The one-off drama, on BBC2, featured the ghost of Diana and portrayed the Duchess of Cambridge as a ‘schemer’.
The Daily Mail’s Christopher Stevens awarded King Charles III zero stars.
He called the drama ‘puerile fantasy’, described the plot as ‘ludicrous’ and added that ‘in the entire 90 minutes there wasn’t a word of sense’.
He said that ‘much of it was grindingly dull claptrap’, criticised the ‘phony Shakespearean verse’ and concluded: “Shameful, vile, pathetic tosh.”
The Sun’s Andy Halls gave it two stars, writing: “This wasn’t a drama, it was a comedy. Not a good one.”
He added: “It felt as if the actors had been chosen more for their likeness to their character than their ability to play the part.”
But The Telegraph called King Charles III ‘majestic, unmissable drama’ and showered it with five stars.
The newspaper’s Jasper Rees branded it ‘pure televisual gelignite’ and added: “It may never be possible to view the Duchess of Cambridge in quite the same light, with Charlotte Riley riveting as a dark-eyed schemer goading her husband to patricidal treachery.”

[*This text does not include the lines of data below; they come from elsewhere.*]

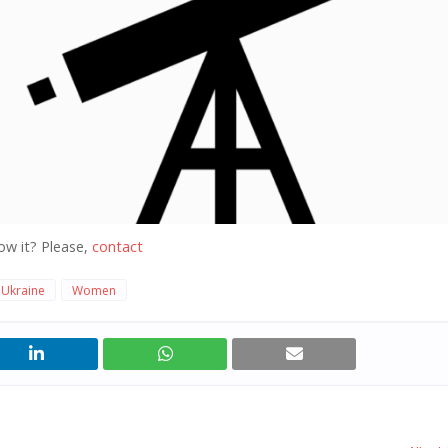
ow it? Please,
contact
Ukraine
Women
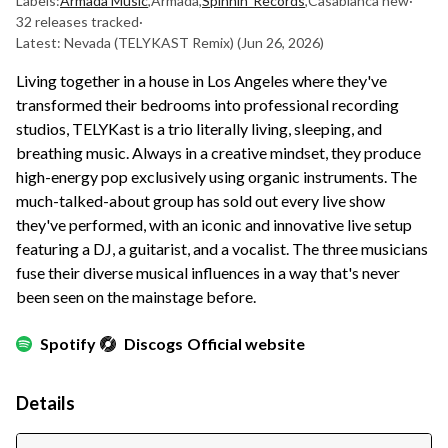
Labels:
Armada Music
,
Armada
,
Spinnin' Records
,
Casablanca new
·
32 releases tracked
·
Latest: Nevada (TELYKAST Remix)
(Jun 26, 2026)
Living together in a house in Los Angeles where they've
transformed their bedrooms into professional recording
studios, TELYKast is a trio literally living, sleeping, and
breathing music. Always in a creative mindset, they produce
high-energy pop exclusively using organic instruments. The
much-talked-about group has sold out every live show
they've performed, with an iconic and innovative live setup
featuring a DJ, a guitarist, and a vocalist. The three musicians
fuse their diverse musical influences in a way that's never
been seen on the mainstage before.
Spotify
Discogs
Official website
Details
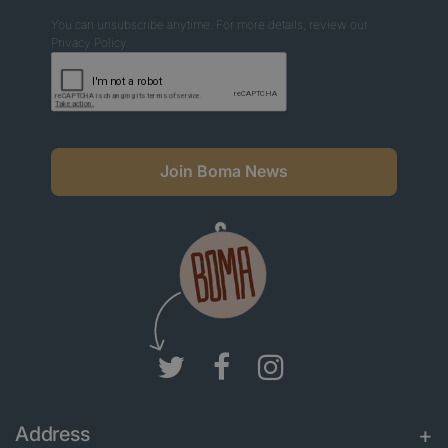
You can unsubscribe anytime. For more details, review our
Privacy Policy.
Join Boma News
Address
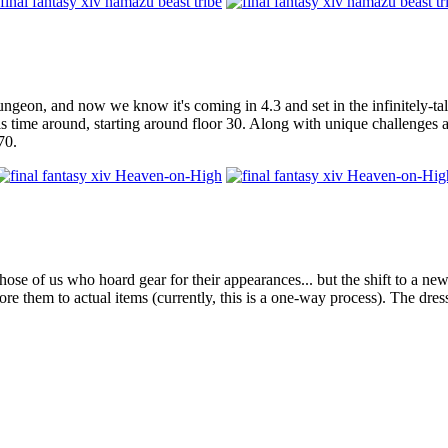
geon, and now we know it's coming in 4.3 and set in the infinitely-ta
is time around, starting around floor 30. Along with unique challenges 
70.
hose of us who hoard gear for their appearances... but the shift to a n
e them to actual items (currently, this is a one-way process). The dress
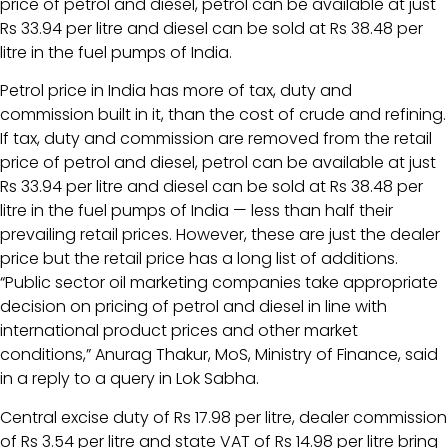
price of petrol and diesel, petrol can be available at just
Rs 33.94 per litre and diesel can be sold at Rs 38.48 per
litre in the fuel pumps of India.
Petrol price in India has more of tax, duty and
commission built in it, than the cost of crude and refining.
If tax, duty and commission are removed from the retail
price of petrol and diesel, petrol can be available at just
Rs 33.94 per litre and diesel can be sold at Rs 38.48 per
litre in the fuel pumps of India — less than half their
prevailing retail prices. However, these are just the dealer
price but the retail price has a long list of additions.
“Public sector oil marketing companies take appropriate
decision on pricing of petrol and diesel in line with
international product prices and other market
conditions,” Anurag Thakur, MoS, Ministry of Finance, said
in a reply to a query in Lok Sabha.
Central excise duty of Rs 17.98 per litre, dealer commission
of Rs 3.54 per litre and state VAT of Rs 14.98 per litre bring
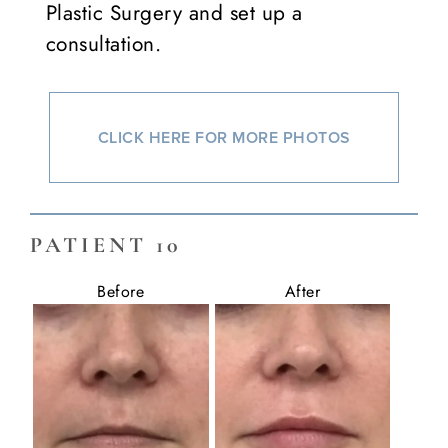
Plastic Surgery and set up a
consultation.
CLICK HERE FOR MORE PHOTOS
PATIENT 10
Before
After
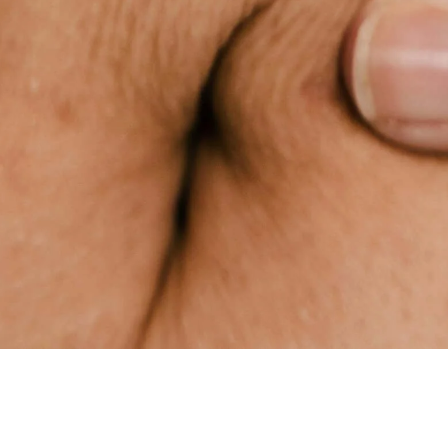
HERE AS YOUR ALLY, TODAY
AND EVERY DAY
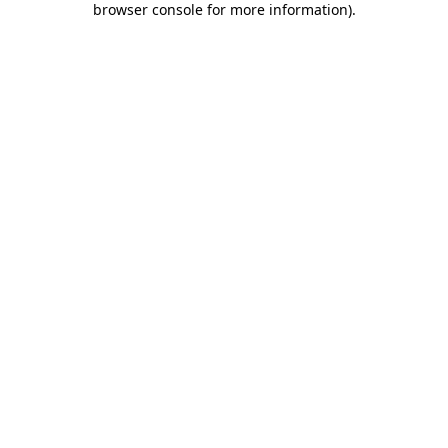
browser console for more information)
.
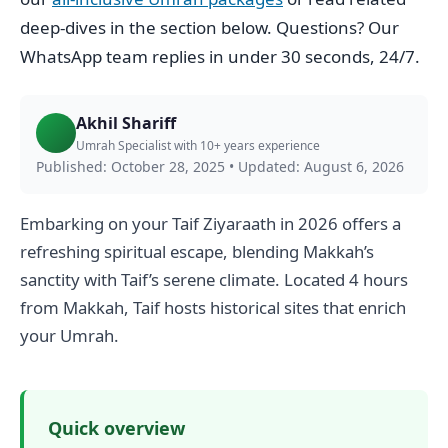
deep-dives in the section below. Questions? Our
WhatsApp team replies in under 30 seconds, 24/7.
Akhil Shariff
Umrah Specialist with 10+ years experience
Published: October 28, 2025
•
Updated: August 6, 2026
Embarking on your Taif Ziyaraath in 2026 offers a
refreshing spiritual escape, blending Makkah’s
sanctity with Taif’s serene climate. Located 4 hours
from Makkah, Taif hosts historical sites that enrich
your Umrah.
Quick overview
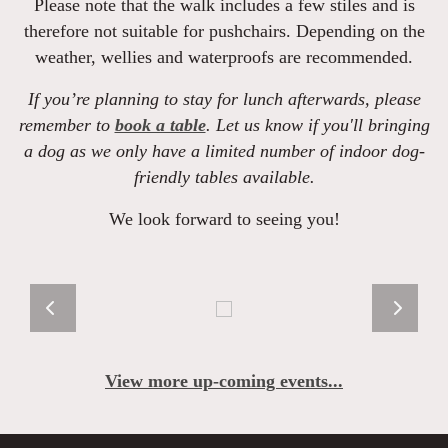
Please note that the walk includes a few stiles and is
therefore not suitable for pushchairs. Depending on the
weather, wellies and waterproofs are recommended.
If you’re planning to stay for lunch afterwards, please
remember to
book a table
. Let us know if you'll bringing
a dog as we only have a limited number of indoor dog-
friendly tables available.
We look forward to seeing you!
View more up-coming events...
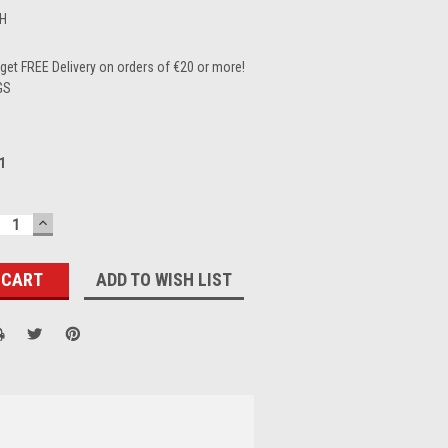
H
et FREE Delivery on orders of €20 or more!
GS
1
ECREASE
INCREASE
UANTITY:
QUANTITY:
ADD TO WISH LIST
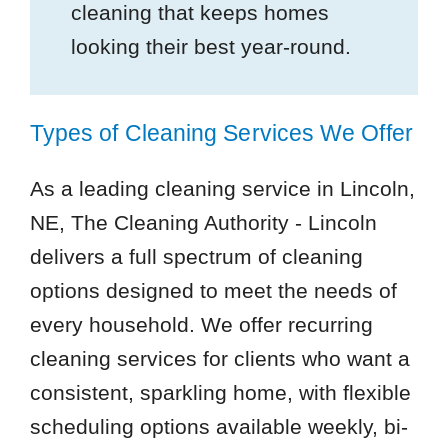
cleaning that keeps homes
looking their best year-round.
Types of Cleaning Services We Offer
As a leading cleaning service in Lincoln,
NE, The Cleaning Authority - Lincoln
delivers a full spectrum of cleaning
options designed to meet the needs of
every household. We offer recurring
cleaning services for clients who want a
consistent, sparkling home, with flexible
scheduling options available weekly, bi-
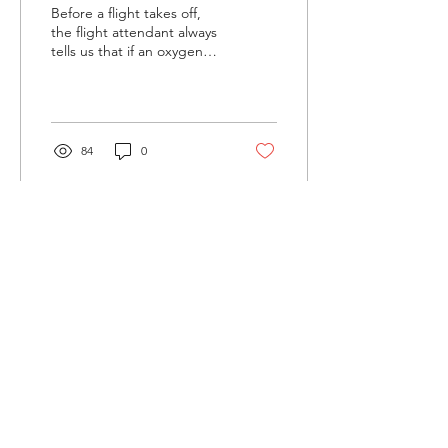
Before a flight takes off,
the flight attendant always
tells us that if an oxygen
mask descends in front of
you, the first rule is to
put...
84
0
Load More
©2022 by You Were Here. Proudly created with Wix.com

The Guardian’s Sam Wollaston was also impressed, saying that there were ‘some fine displays of acting’ and that the late Tim Pigott-Smith, in one of his final appearances on screen, was ‘mesmerising as Charles’.
For the most part, it is ”a spot-on political thriller that gains in momentum, tapping into phone hacking, asking questions about the role of the anachronism that is the royal family in the 21st century and about the importance of public image and popularity along the way”, he wrote.
Viewers on social media called for Pigott-Smith to be awarded a Bafta for the performance while the show’s creators dedicated the programme to him in the final credits.
But several fans disapproved of the scenes of Diana’s ghost.